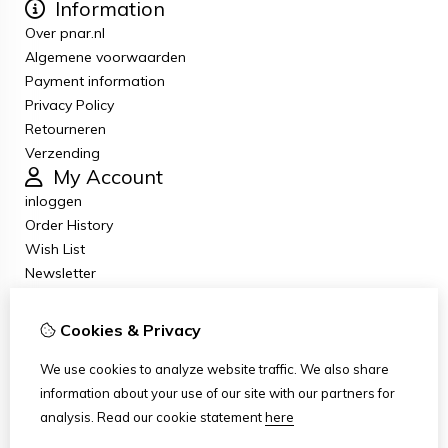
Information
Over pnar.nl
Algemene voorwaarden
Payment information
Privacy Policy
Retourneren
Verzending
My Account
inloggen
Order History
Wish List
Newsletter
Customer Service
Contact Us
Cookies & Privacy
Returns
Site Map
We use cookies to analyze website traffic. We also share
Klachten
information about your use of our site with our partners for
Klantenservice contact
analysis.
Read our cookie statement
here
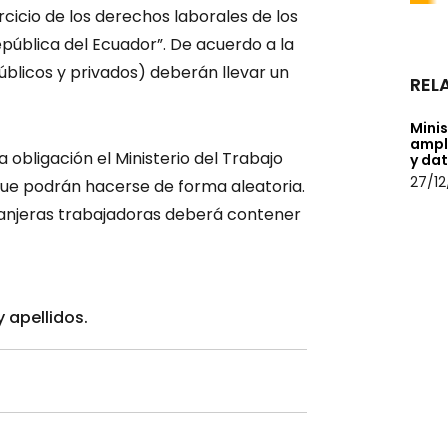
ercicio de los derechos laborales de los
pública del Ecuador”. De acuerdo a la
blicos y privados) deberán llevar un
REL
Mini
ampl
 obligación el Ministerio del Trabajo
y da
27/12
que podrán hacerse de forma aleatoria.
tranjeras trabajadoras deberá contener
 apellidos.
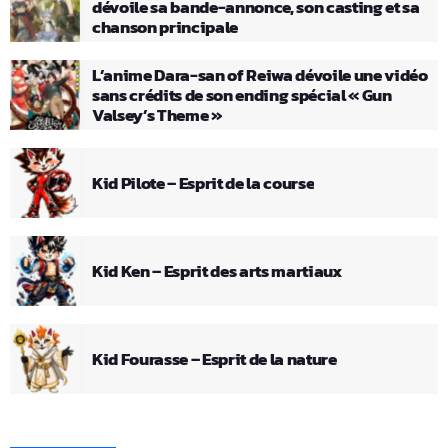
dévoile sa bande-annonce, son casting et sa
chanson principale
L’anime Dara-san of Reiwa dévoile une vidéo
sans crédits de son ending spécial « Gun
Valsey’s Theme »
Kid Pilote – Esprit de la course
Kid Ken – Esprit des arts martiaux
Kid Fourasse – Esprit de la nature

......

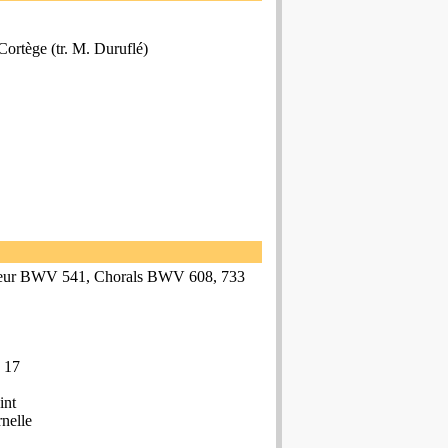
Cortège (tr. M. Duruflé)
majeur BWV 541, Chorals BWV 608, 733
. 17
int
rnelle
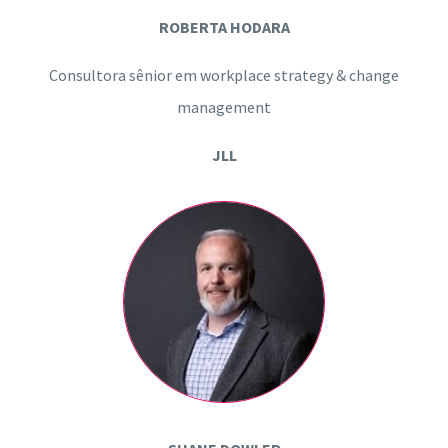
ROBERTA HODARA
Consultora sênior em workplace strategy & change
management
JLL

......

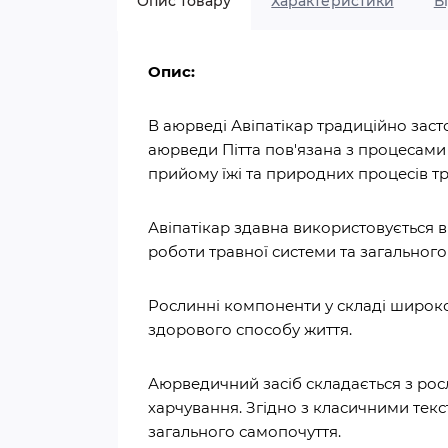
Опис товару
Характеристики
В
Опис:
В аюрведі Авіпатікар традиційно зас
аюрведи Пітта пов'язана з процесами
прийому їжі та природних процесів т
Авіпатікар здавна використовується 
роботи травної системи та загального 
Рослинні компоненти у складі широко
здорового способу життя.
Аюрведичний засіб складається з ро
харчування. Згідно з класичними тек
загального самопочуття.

......

(Problem to work on):
Go through the entries above and copy each line with "Авіпатікар" in it.

(Expected answer):
В аюрведі Авіпатікар традиційно зас
Авіпатікар здавна використовується 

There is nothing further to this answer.